Pourquoi la France ? Outre l'Hexagone, il n'y a que trois autres pays au monde qui sachent fabriquer des supercalculateurs (États-Unis, Chine et Japon). Et une telle opération ne peut que se faire qu'en confiance pour des questions de sécurité, l'affaire Snowden étant alors dans tous les esprits. "Quand vous regroupez capacité et sécurité, la France apparaissait comme le bon cheval", explique une source proche du dossier.

Aujourd'hui, Bull voit au-delà du Brésil. Le groupe souhaite dupliquer ce modèle de coopération "extrêmement intéressant", explique-t-on en interne. "Vendre une machine pour une machine, c'est intéressant pour nous mais à l'échelle d'un pays comme le Brésil c'est moins intéressant que d'arriver avec tout un projet de coopérations, qui combinent la vente de machines, d'applications et la venue de chercheurs et d'utilisateurs qui peuvent communiquer entre eux". Du coup, Bull veut investir sur ce marché de  niches, qui génère de très grosses affaires mais qui reste assez rares. "Il y a une dizaine de pays qui sont susceptibles de faire la même chose que le Brésil avec la France", fait-on valoir à La Tribune.

Quelle stratégie de Bull dans les supercalculateurs

Début 2014, le PDG de Bull, Philippe Vannier, avait expliqué à La Tribune que les supercalculateurs font partie de "l'un des trois piliers nécessaires pour disposer d'une offre d'information et services fiable et crédible. Sur ces trois piliers, beaucoup de nos concurrents ont une expertise, certains peuvent en avoir deux mais des entreprises qui maîtrisent les trois expertises absolument nécessaires pour occuper le marché du Cloud, je n'en connais pas beaucoup". D'autant que Bull est "exceptionnellement bien placé" et "cette activité est rentable", avait-il expliqué.
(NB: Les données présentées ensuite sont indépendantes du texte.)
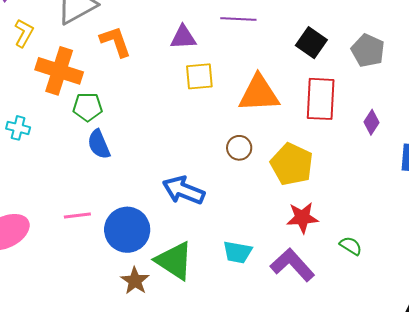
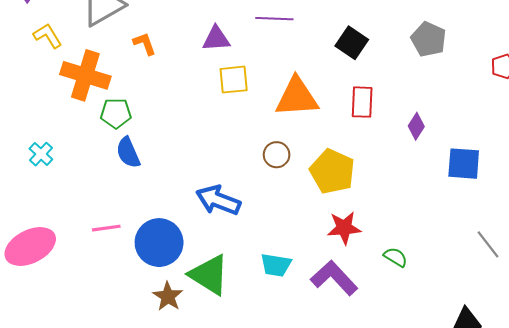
yellow L-shape: (24, 33) -> (48, 36), turned -60
orange L-shape: (115, 42) -> (145, 44), size x0.7
gray pentagon: (368, 51) -> (428, 39), moved
red rectangle: (321, 99) -> (362, 102), size x0.7
cyan cross: (18, 128) -> (41, 154), moved, turned 30

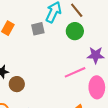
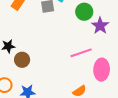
purple star: (96, 55) -> (100, 26), moved, turned 30

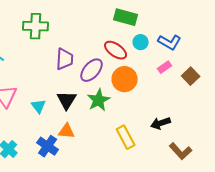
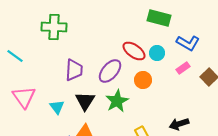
green rectangle: (126, 17) -> (159, 18), moved
cyan circle: (141, 42) -> (157, 53), moved
purple trapezoid: (65, 59) -> (74, 70), moved
orange circle: (125, 79) -> (143, 80), size x0.7

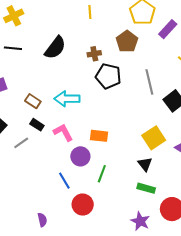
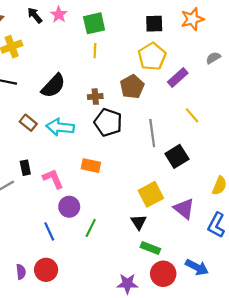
cyan arrow: (67, 99) -> (60, 127), moved
brown rectangle: (33, 101) -> (28, 123), moved
black rectangle: (37, 125) -> (25, 168), turned 40
orange rectangle: (99, 136) -> (91, 166), moved
green rectangle: (146, 188) -> (150, 248), moved
red circle: (83, 205) -> (46, 270), moved
purple star: (140, 221) -> (127, 284), turned -30

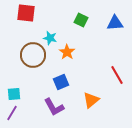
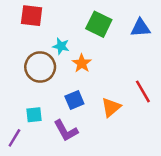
green square: (81, 20) -> (99, 24), size x1.5
cyan square: (14, 94) -> (34, 115), moved
orange triangle: (91, 100) -> (111, 107), moved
Ce sera toujours le cas dans la nouvelle entité formée par Atos et Bull.

C'est pour cela que "Bull consacre beaucoup d'énergie dans la R&D", avait précisé Philippe Vannier. Et de préciser que "non seulement les ventes de supercalculateurs sont rentables, mais elles génèrent également un chiffre d'affaires sur des activités annexes, comme la maintenance des grosses infrastructures". 2013 a été une bonne année pour Bull dans le domaine des supercalculateurs avec de nombreuses machines vendues dans plusieurs pays, en Europe et hors d'Europe.

Bull s'est en outre spécialisé dans les machines industrielles où le rendement est essentiel. "Nous avons aussi un véritable savoir-faire sur l'aspect énergétique", avait-il fait remarquer. Le coût de possession d'un supercalculateur est lié à sa consommation électrique, qui est une partie très importante du coût de possession. Elle représente environ un tiers de la facture totale.